*** RECORDS FOR THE EXERCISE ***

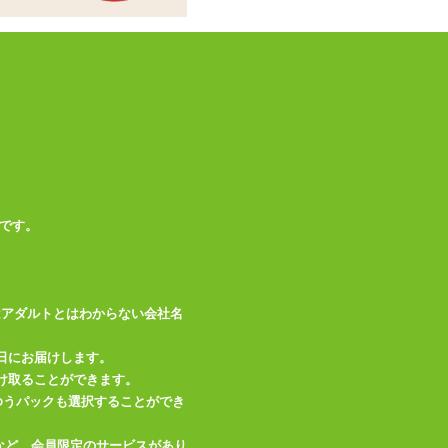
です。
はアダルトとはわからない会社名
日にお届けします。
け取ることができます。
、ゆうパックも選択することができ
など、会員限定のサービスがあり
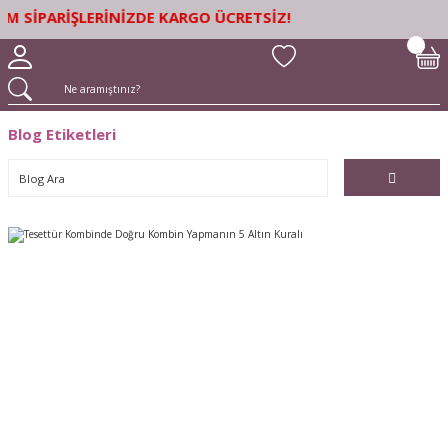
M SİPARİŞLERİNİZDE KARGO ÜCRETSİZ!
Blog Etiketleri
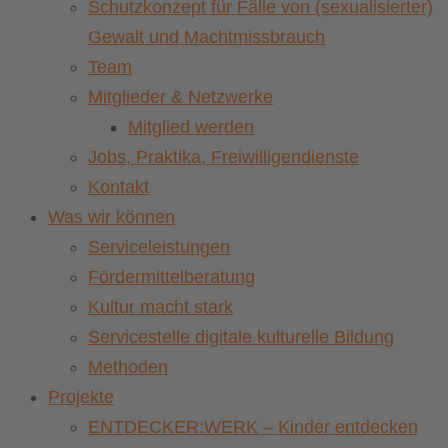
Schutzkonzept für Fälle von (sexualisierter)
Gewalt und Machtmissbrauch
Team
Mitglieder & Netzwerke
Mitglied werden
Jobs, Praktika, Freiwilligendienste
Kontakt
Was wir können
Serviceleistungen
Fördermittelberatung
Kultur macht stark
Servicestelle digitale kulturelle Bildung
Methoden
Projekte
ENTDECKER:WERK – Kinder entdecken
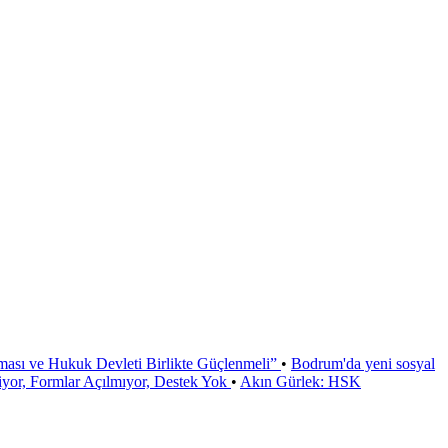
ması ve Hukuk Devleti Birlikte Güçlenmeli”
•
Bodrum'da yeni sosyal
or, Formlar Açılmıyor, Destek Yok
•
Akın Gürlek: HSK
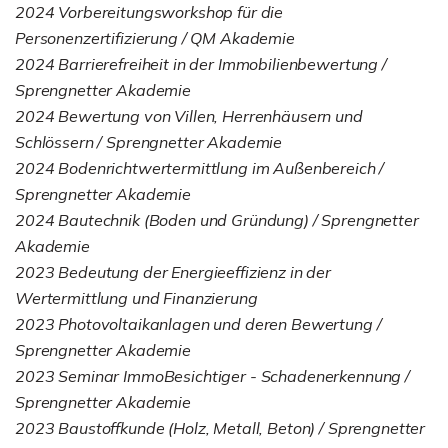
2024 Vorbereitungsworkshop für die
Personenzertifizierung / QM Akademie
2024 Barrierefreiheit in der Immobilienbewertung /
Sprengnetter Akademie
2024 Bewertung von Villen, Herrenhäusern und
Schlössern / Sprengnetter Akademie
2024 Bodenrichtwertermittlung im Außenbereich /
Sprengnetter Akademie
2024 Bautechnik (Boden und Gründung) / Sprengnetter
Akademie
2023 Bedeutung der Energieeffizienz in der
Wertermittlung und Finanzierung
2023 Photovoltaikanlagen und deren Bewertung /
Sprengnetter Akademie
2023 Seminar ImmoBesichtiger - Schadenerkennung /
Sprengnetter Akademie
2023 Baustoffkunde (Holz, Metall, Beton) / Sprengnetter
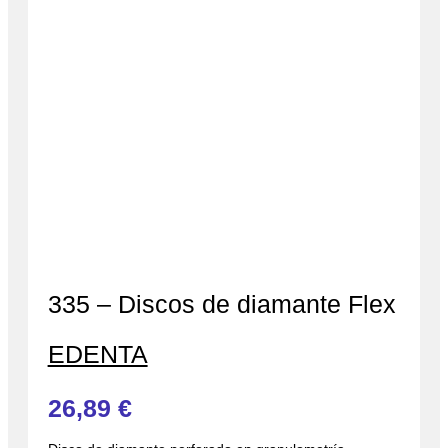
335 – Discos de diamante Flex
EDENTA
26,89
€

*** End of RECORDS FOR THE EXERCISE ***
*** RECORDS FOR THE EXERCISE ***

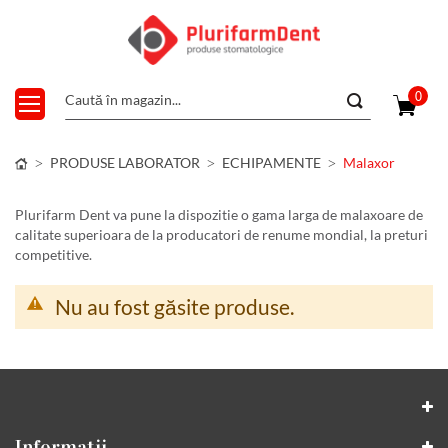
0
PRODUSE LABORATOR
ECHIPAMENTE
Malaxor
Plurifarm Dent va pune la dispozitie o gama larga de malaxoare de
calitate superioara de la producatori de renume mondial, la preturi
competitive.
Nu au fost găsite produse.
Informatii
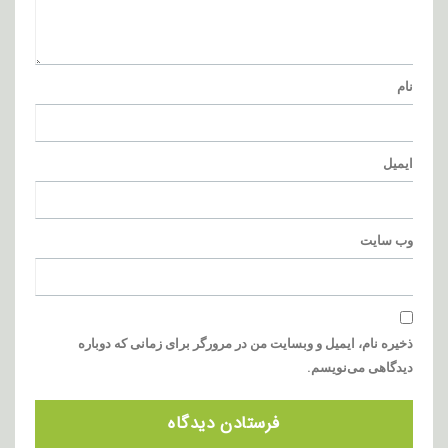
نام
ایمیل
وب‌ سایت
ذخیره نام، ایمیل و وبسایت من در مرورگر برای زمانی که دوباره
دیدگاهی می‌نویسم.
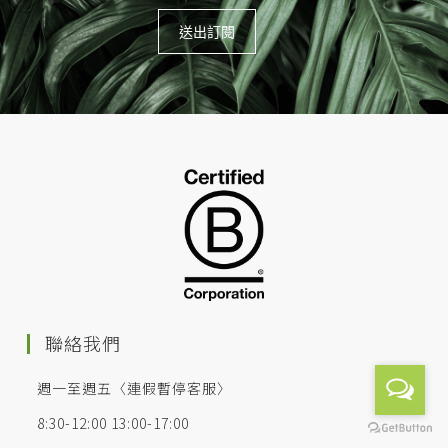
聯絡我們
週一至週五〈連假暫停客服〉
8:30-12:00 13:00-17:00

*** End of RECORDS FOR THE EXERCISE ***
*** RECORDS FOR THE EXERCISE ***

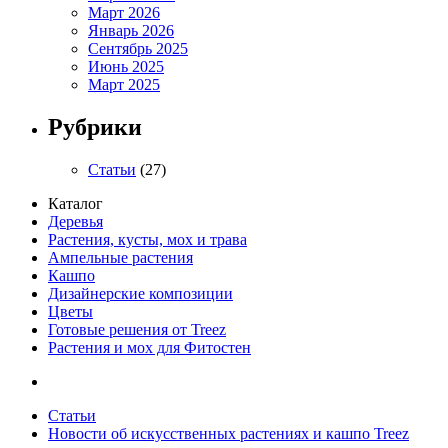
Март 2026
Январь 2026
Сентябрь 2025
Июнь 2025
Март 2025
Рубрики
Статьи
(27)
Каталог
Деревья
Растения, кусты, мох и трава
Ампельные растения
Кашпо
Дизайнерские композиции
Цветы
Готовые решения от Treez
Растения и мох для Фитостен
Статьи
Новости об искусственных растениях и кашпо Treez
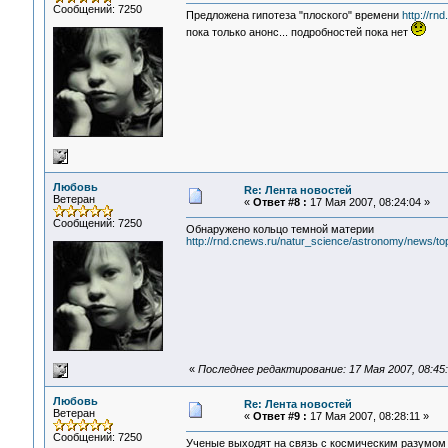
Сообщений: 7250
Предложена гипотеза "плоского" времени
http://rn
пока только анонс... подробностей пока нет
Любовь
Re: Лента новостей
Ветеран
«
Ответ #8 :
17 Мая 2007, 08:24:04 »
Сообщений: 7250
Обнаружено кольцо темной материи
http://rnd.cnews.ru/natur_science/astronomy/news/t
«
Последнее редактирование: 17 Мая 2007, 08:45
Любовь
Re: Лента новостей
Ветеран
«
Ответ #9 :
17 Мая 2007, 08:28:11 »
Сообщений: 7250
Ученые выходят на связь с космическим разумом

*** End of RECORDS FOR THE EXERCISE ***

• [EXERCISE AIM]:
State the number of lines above that contain "ایمیل". Write nothing besides it.

• [TASK ANSWER]:
2